Some of my earliest memories centre on Church. In our small migrant community in Ocean Grove during the mid 1950s, our kitchen was the biggest room. So every Sunday the Reformed people would meet at our home. Sometimes a sermon was read and on occasions a visiting preacher would do the honours. My dad played an asthmatic reed organ that he had rescued from somewhere – possibly the tip. He also loved the once a month communion service because the bottle of left over wine was passed on to him – a real treat at a cashed strapped time! I imagine his only regret was that cigars were not part of the service!
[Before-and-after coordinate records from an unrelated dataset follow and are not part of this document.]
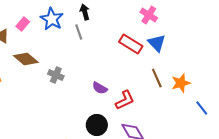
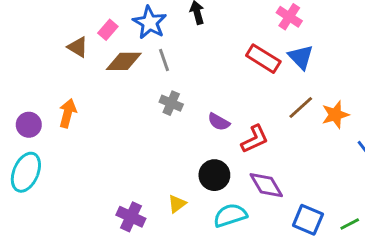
gray line: (79, 32) -> (164, 60), moved
brown diamond: (26, 59) -> (124, 61), moved, turned -40
gray cross: (56, 75) -> (171, 103), moved
brown line: (157, 78) -> (301, 107), turned 72

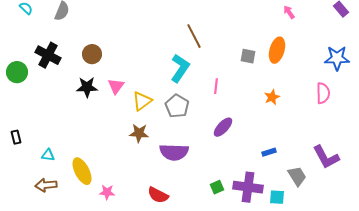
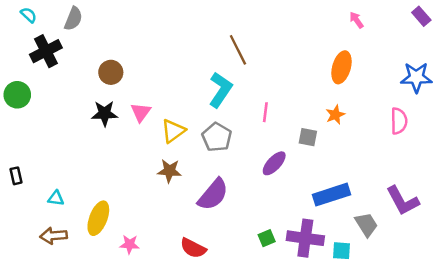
black cross: (48, 55) -> (46, 51), moved, turned 35
gray square: (248, 56) -> (308, 137), moved
orange star: (272, 97) -> (335, 115), moved
purple semicircle: (174, 152) -> (213, 195), turned -52
blue rectangle: (269, 152) -> (332, 195), size x2.0
yellow ellipse: (82, 171) -> (98, 218), turned 48

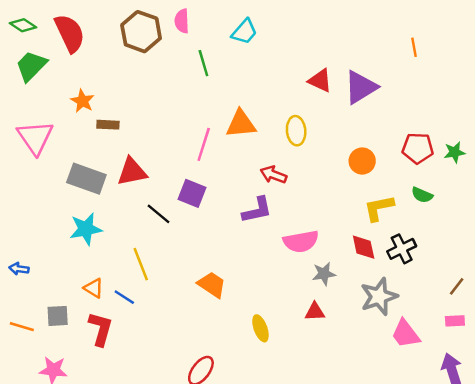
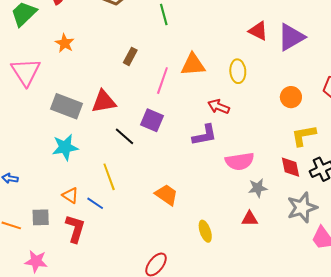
brown rectangle: (108, 125) -> (130, 56), moved, turned -66

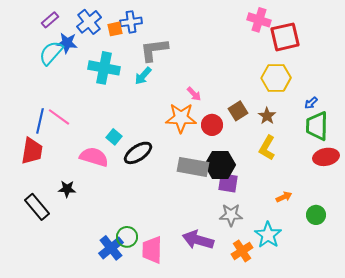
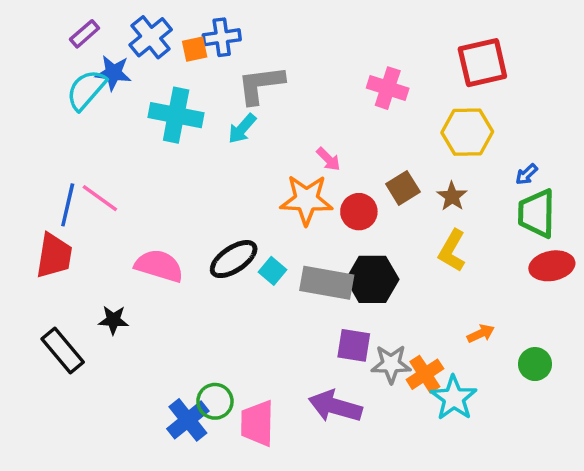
pink cross: (259, 20) -> (388, 88), moved
cyan square: (114, 137) -> (273, 271), moved
purple square: (228, 183) -> (354, 345), moved
orange cross: (242, 251) -> (425, 374), moved

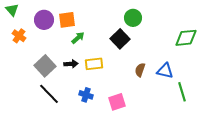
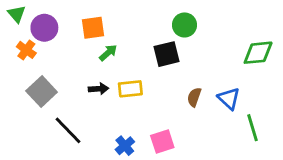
purple circle: (44, 20) -> (44, 28), moved
black square: (120, 39) -> (166, 54), turned 30
gray square: (45, 66) -> (42, 92), moved
blue triangle: (165, 71) -> (229, 99), turned 30
blue cross: (86, 95) -> (125, 146), moved, turned 32

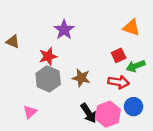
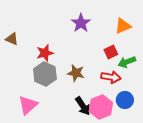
orange triangle: (131, 28) -> (123, 26), turned -42
purple star: (64, 30) -> (81, 23), moved
pink triangle: (30, 112) -> (28, 105), size x1.5

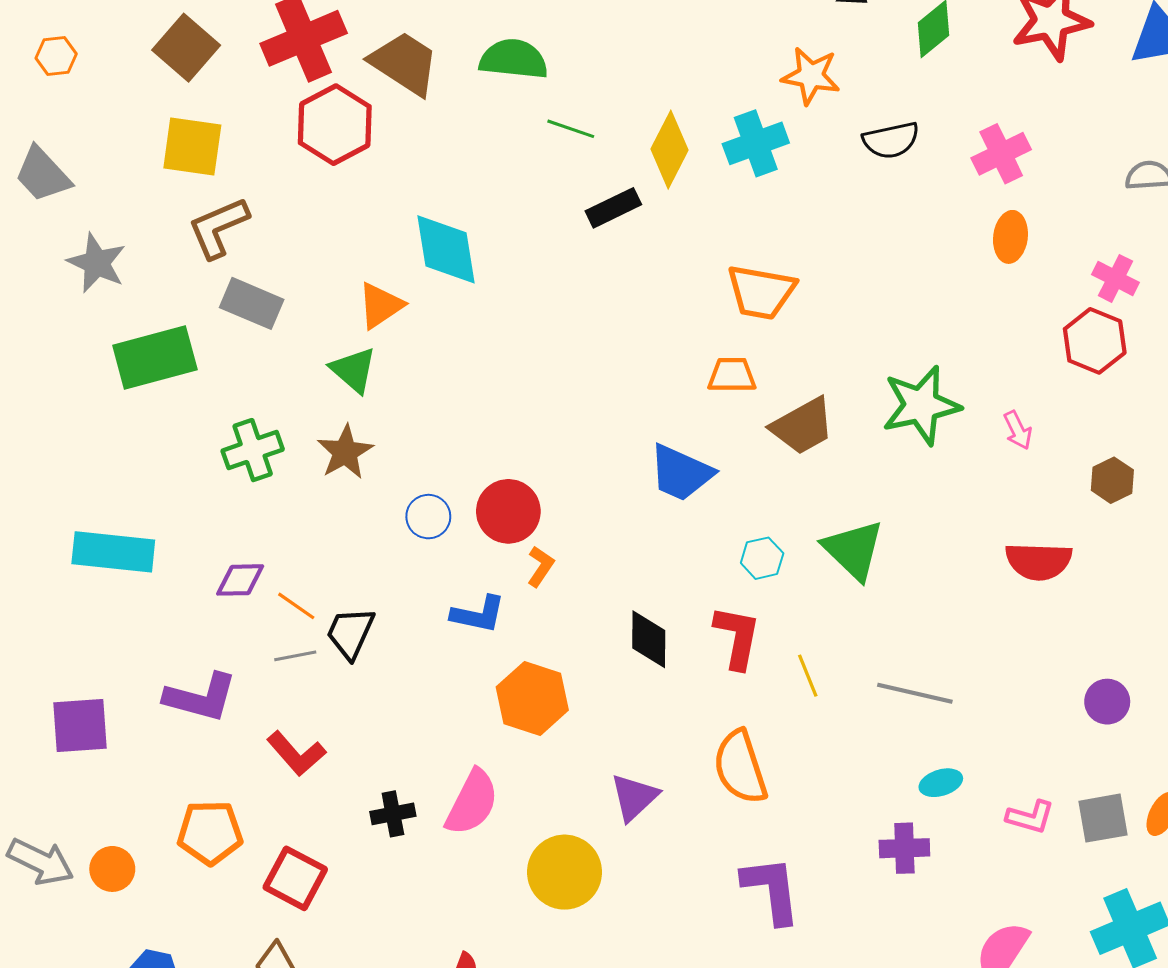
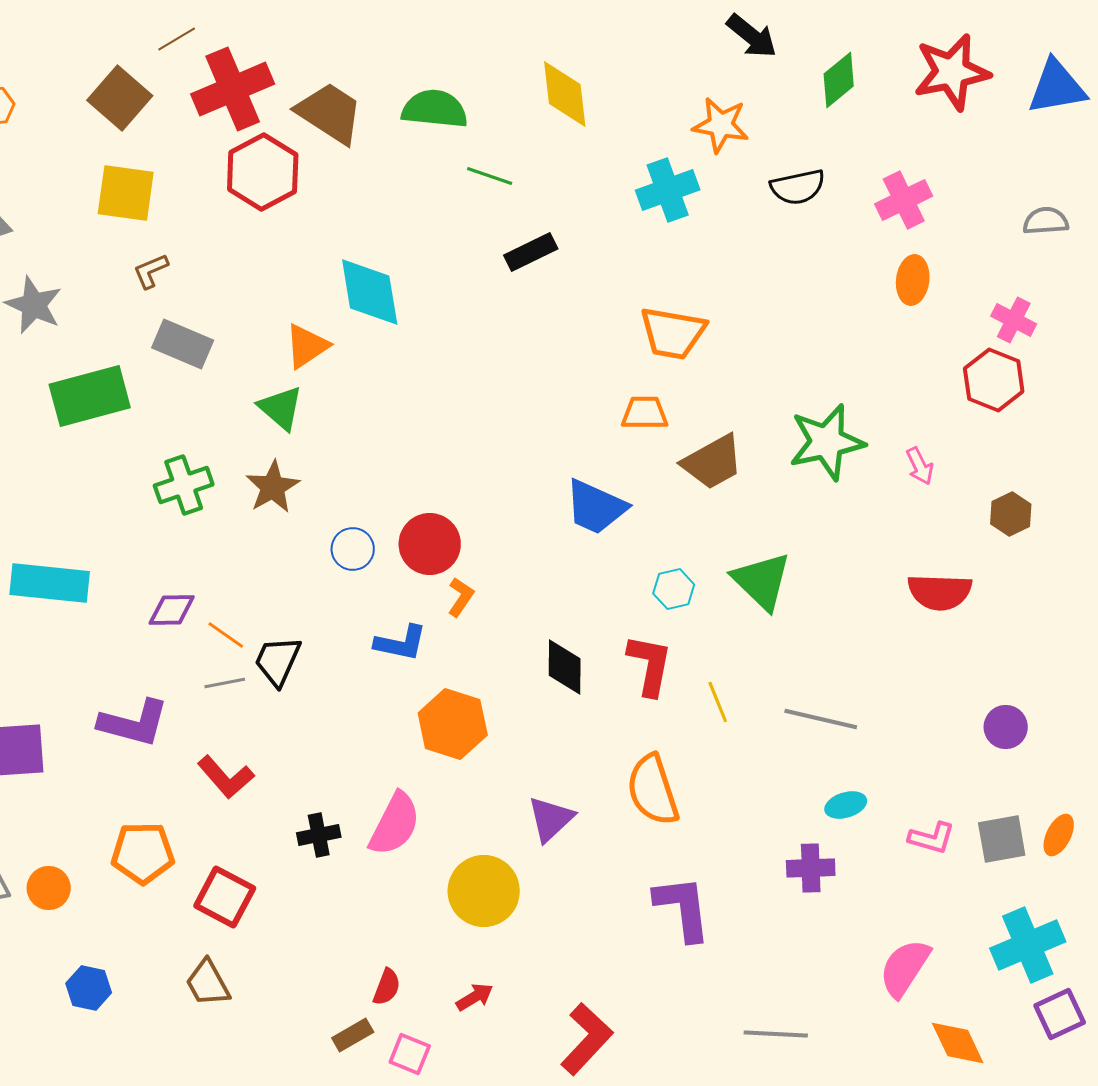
yellow diamond: (670, 150) -> (565, 94), moved, turned -34
brown L-shape: (218, 228) -> (151, 271), size x0.6

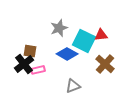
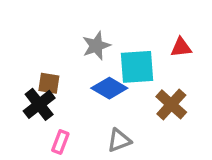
red triangle: (101, 35) -> (181, 47), moved
cyan square: (84, 41) -> (137, 67), turned -30
pink rectangle: (38, 70) -> (60, 142), moved, turned -56

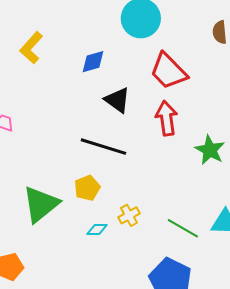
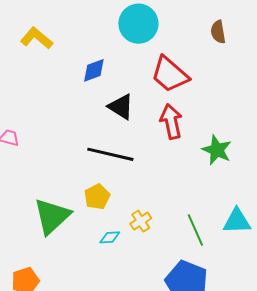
yellow L-shape: (31, 48) -> (37, 38), moved, turned 92
green line: (183, 228) -> (195, 230), turned 40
When the community grew in size we moved to the “Methodist Camp” which had a hall large enough to accommodate the growing community. My brother was baptised there as a baby in 1956. Later it was the Anglican Church Hall. A time came when we built our own church building over the road from the Primary School. A disused army hut was moved on site and as funds became available it was rebuilt to serve as a multi use hall. The kids were able to help by carrying and painting and serving cups of tea and coffee.
However by the mid 1960s most of the dutch migrants had moved closer to Geelong and to places of work. The church closed and the building was relocated to another town for another small congregation.
This period of time, at the most encompassing 12 years, has warm memories for me. The overwhelming sense is one of community and cooperation. “New Australians” needed each other as they coped with the massive issues of arriving in a new land. For a while we shared a car with one of the other families. People helped each other out and the church building was just a small example of a bigger attitude of selfless service. When babies were born the rest of the children were farmed out – this was so “usual” for us and it was fun to have new brothers and sisters for a week.
This was my first memory of church. It was what I thought church was about. Years later as wealth entered the community and people became more independent something was lost.
But I like to dream. I remember the time when people walked from all corners of Ocean Grove just to come to our kitchen. I remember the laughter as the adults drank coffee and smoked (sorry – I have to tell the truth!) after the service. There were all these friends I could play with and we could take walks near the marshes along the river. That was Sunday and that was church. When I got back home and everyone had left I would find dad settling down with a glass of wine, and a cigar – if he was lucky.